Firstly, NEXT! Sort out your sales! Who queues from 6am on the one day a year you have a sale? It's not fucking Glastonbury! Oh but it is, to the people of the Isle of Man, in 1994. I know: I was there.
Now this thing about the numbers is highly suspect. There certainly was a trend, and actually yes, it has dragged on a few years too many, for wearing "sporty" items with numbers on. For girls, this took the form of the (circa 2001) "cheerleader" fashions (evolving and converging with the frightful "Fame"/Geri Halliwell/legwarmers thing...and actually legwarmers are great, but that's another story for another time). For boys this sporty highschool yearbook thing mixed 1970s and 1980s and American sports. Any sensible polo shirt peddled to the masses by a popular high street store like Next isn't going to go too crazy with the vintage or the Animal House references, particularly when a few boxes ticked will be enough to help it masquerade as a fashion item.

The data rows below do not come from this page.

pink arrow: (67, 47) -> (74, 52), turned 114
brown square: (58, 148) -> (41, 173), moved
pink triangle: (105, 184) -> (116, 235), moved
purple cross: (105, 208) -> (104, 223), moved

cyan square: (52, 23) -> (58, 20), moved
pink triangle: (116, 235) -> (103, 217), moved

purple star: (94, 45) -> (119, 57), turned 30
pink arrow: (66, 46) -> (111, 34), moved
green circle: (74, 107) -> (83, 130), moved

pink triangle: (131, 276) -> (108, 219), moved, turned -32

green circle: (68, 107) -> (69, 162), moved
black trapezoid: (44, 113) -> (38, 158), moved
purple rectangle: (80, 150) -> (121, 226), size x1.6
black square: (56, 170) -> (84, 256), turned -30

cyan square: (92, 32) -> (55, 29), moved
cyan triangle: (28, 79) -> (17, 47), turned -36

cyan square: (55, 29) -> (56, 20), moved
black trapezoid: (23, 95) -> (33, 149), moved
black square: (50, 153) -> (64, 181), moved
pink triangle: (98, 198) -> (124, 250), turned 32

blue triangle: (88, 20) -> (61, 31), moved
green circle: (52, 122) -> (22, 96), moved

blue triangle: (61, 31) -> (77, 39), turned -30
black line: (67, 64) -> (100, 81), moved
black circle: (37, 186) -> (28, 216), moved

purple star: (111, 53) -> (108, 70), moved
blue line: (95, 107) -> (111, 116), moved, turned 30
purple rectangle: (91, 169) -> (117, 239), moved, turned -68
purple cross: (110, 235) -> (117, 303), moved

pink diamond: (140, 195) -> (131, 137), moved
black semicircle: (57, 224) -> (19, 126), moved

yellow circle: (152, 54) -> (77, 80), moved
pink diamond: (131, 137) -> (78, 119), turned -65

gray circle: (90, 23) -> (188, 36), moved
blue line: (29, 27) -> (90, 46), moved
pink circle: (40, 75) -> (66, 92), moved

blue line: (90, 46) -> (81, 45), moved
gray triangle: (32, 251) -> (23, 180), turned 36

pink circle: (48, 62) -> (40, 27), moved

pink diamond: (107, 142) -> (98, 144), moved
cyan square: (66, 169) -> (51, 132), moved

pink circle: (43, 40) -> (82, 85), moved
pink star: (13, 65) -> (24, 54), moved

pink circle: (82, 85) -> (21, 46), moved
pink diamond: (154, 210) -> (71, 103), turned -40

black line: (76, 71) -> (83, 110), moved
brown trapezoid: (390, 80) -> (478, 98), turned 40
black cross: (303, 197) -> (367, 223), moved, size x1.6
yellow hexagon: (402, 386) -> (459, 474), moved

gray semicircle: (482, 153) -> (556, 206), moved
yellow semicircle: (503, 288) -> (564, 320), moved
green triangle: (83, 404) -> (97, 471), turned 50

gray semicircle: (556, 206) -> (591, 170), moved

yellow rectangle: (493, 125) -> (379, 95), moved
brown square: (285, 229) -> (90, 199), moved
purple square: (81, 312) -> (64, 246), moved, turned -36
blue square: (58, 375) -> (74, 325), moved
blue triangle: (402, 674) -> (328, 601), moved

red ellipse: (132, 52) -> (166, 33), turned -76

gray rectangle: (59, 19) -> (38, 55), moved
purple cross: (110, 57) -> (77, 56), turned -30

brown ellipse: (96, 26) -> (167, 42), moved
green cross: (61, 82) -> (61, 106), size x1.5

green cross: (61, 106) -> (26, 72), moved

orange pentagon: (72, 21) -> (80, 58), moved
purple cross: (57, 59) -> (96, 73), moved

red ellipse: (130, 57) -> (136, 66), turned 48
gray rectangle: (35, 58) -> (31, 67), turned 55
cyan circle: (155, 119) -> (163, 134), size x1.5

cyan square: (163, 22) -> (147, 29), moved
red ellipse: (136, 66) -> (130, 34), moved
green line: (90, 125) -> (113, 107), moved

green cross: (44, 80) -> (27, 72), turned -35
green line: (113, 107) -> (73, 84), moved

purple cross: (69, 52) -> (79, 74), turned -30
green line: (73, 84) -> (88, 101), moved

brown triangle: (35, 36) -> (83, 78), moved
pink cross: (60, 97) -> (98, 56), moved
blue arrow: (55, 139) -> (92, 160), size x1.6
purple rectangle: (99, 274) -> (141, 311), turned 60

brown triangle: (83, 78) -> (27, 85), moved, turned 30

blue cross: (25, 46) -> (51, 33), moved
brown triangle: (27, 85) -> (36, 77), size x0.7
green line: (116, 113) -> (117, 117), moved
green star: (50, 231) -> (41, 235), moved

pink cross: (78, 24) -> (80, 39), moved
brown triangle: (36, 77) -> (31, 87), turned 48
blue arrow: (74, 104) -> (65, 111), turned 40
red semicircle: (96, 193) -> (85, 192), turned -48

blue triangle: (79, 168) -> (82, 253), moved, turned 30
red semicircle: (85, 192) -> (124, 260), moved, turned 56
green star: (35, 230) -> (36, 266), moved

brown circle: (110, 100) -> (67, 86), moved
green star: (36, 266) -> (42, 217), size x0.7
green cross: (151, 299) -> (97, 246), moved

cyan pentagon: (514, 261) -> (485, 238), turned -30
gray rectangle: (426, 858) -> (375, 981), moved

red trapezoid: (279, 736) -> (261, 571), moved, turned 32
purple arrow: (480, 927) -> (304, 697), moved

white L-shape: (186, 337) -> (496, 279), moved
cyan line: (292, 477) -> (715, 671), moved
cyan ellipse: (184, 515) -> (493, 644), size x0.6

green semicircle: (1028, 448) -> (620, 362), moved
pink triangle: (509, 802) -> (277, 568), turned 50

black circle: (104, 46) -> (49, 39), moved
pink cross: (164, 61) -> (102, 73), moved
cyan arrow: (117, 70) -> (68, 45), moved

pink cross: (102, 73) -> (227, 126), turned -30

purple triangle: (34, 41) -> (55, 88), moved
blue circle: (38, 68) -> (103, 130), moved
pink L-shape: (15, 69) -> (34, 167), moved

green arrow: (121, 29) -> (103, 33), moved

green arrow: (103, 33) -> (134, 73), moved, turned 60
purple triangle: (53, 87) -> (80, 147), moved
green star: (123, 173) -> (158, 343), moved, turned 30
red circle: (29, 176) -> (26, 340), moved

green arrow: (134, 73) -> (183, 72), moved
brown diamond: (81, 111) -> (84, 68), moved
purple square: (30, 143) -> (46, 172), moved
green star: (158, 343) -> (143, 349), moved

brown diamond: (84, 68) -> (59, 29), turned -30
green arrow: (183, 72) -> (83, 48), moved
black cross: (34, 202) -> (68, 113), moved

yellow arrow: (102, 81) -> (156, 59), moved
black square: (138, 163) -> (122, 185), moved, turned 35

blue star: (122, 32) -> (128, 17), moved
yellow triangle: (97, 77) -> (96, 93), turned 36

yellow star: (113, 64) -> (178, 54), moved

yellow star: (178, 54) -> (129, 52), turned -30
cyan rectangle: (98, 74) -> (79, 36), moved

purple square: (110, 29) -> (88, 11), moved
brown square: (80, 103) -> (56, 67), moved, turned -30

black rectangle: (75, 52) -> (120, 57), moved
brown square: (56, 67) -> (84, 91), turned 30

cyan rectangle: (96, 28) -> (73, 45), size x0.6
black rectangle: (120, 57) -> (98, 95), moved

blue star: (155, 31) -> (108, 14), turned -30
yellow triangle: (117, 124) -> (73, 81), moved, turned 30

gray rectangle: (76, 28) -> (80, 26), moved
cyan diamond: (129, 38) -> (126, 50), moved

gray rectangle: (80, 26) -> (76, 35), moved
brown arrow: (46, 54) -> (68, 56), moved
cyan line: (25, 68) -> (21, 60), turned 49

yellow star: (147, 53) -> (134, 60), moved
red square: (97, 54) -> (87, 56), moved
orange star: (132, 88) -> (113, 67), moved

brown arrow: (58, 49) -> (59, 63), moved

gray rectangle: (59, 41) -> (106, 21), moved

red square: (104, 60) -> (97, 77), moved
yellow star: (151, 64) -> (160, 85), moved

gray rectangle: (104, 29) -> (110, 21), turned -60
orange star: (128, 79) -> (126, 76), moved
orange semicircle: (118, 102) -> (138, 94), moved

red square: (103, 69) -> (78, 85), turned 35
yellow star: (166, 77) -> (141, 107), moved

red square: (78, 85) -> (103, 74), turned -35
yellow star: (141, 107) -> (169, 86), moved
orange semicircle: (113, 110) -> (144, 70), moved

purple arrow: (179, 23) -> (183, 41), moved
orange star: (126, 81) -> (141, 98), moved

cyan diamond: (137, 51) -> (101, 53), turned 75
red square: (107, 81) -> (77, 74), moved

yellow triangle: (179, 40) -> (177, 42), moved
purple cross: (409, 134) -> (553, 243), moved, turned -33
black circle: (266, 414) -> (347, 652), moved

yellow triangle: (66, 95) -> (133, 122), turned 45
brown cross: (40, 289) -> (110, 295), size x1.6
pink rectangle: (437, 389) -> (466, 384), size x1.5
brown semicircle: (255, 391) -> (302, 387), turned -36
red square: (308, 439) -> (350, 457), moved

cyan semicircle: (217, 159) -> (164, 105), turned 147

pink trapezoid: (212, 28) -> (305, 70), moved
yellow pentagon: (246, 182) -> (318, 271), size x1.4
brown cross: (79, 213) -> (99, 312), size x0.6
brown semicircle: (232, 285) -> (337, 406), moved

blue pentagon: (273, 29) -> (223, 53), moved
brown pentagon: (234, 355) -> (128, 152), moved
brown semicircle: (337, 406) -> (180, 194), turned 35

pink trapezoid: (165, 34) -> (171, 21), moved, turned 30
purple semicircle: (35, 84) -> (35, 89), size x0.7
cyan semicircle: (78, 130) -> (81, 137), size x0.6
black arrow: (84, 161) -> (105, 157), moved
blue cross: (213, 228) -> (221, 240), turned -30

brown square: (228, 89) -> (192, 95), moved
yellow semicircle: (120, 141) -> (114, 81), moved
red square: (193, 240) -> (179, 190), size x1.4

Of course, fashion items from shops like Next are to fashion what costume jewelery is to...fashion. My point being: inauthenticity. Please. In fashion as in life avoid meaningless sloganeering and masquerading masquerades. It's clothes for people who care what other people think of them more than they care about clothes. Which is fine sometimes, (and, er, probably true of most people to some extent) but if you're going to wear something that nods gingerly towards a trend, and you've got to get over these hang-ups, do it with accessories, or colours - not with some dirty great numbers on your t shirt.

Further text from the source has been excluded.